Naresh R. Shanbhag (Fellow, IEEE) received the Ph.D. degree in electrical engineering from the University of Minnesota, Minneapolis, MN, USA, in 1993. He is currently the Jack Kilby Professor of Electrical and Computer Engineering with the University of Illinois at Urbana-Champaign, Champaign, IL, USA. From 1993 to 1995, he was with AT&T Bell Laboratories, Murray Hill, NJ, USA, where he led the design of high-speed transceiver chip-sets for very high-speed digital subscriber line, before joining the University of Illinois at Urbana-Champaign in August

1995. He has held visiting faculty appointments with National Taiwan University, Taipei, Taiwan, during August-December 2007 and Stanford University, Stanford, CA, USA, during August-December 2014. He holds 13 US patents, is the coauthor of two books and multiple book chapters, and more than 200 publications in his research field, which include the design of energy-efficient systems for machine learning, communications, and signal processing, spanning algorithms, architectures, and integrated circuits. Dr. Shanbhag was the recipient of the 2018 SIA/SRC University Researcher Award, the 2010 Richard Newton GSRC Industrial Impact Award, the IEEE Circuits and Systems Society Distinguished Lecturership in 1997, the National Science Foundation CAREER Award in 1996, and multiple best paper awards. In 2000, he co-founded and was the Chief Technology Officer of the Intersymbol Communications, Inc., which introduced mixed-signal ICs for electronic dispersion compensation of OC-192 optical links, and became a part of Finisar Corporation in 2007. From 2013 to 2017, he was the Founding Director of the Systems on Nanoscale Information fabrics Center, a five-year multi university center funded by DARPA and SRC under the STARnet Program.

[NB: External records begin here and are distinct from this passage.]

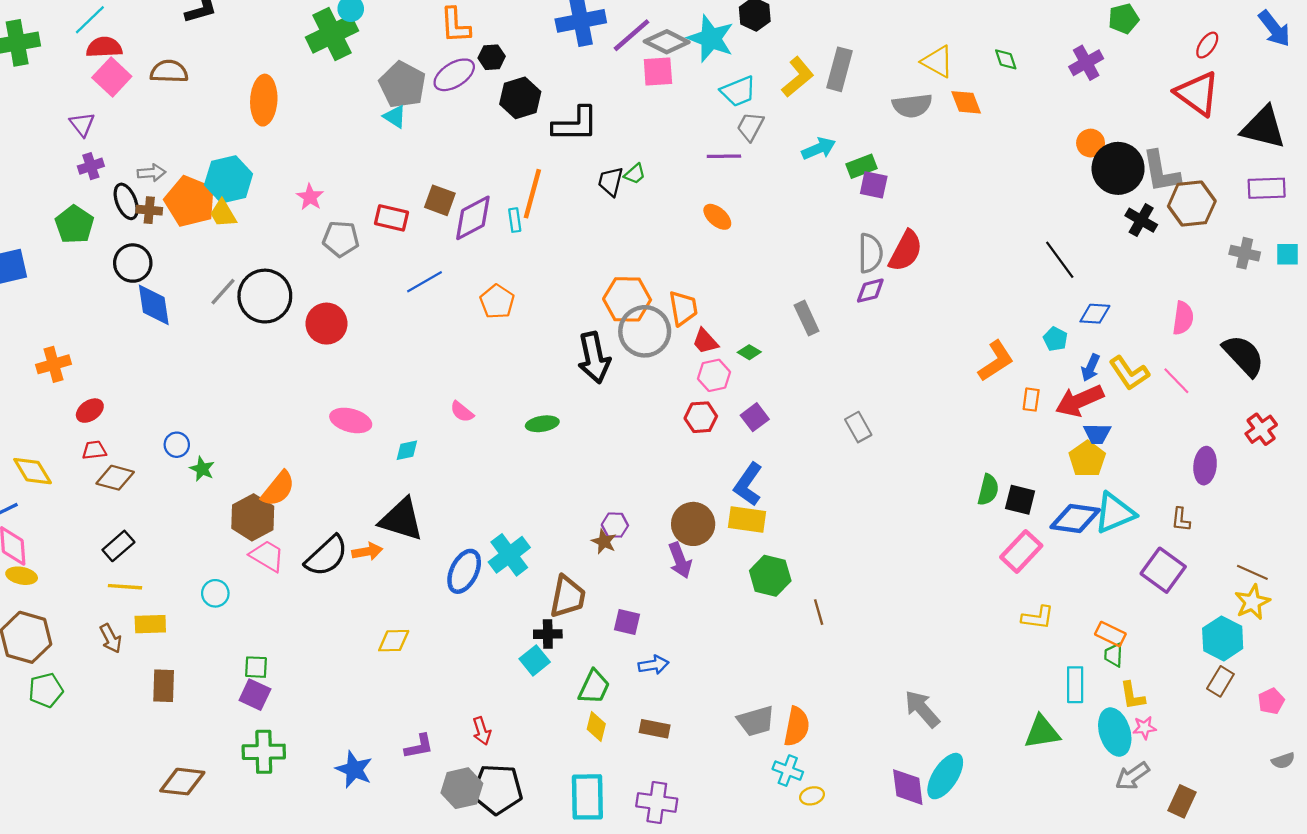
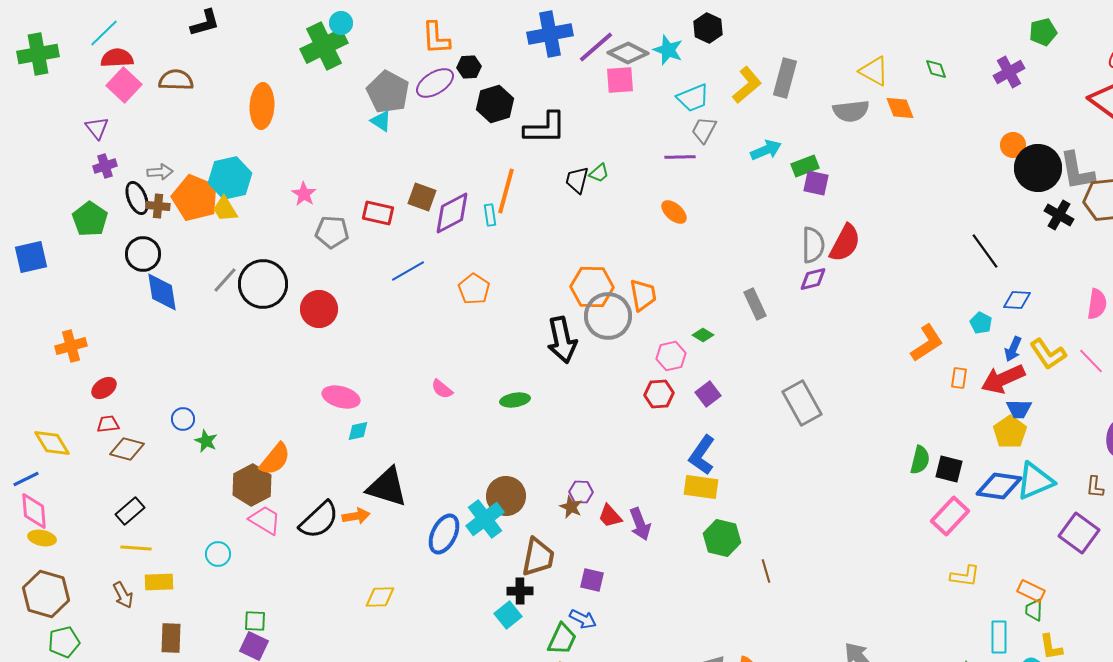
cyan star: (711, 38) -> (668, 50), size x0.7
red trapezoid: (705, 341) -> (610, 516), moved
gray rectangle: (858, 427) -> (802, 403), size x1.6
cyan diamond: (407, 450) -> (358, 431), moved
brown circle: (693, 524) -> (506, 496), moved
blue arrow: (653, 665) -> (583, 619), moved, turned 36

Charbel Sakr (Member, IEEE) received the B.E. degree (with High Distinction) from the American University of Beirut, in 2015, and the M.S. and Ph.D. degrees from the University of Illinois at Urbana-Champaign, Champaign, IL, USA, in 2017 and 2021, respectively. He is currently a Research Scientist with ASIC & VLSI Research Group, NVIDIA. His research interests include resource-constrained machine learning, with a particular focus on analysis and implementation of reduced precision models and algorithms and their co-design with machine learning

accelerator hardware. Dr. Sakr was awarded the Best in Session Award at Techcon 2017 and the Rambus Fellowship from the University of Illinois during 2018-2019 and 2019-2020.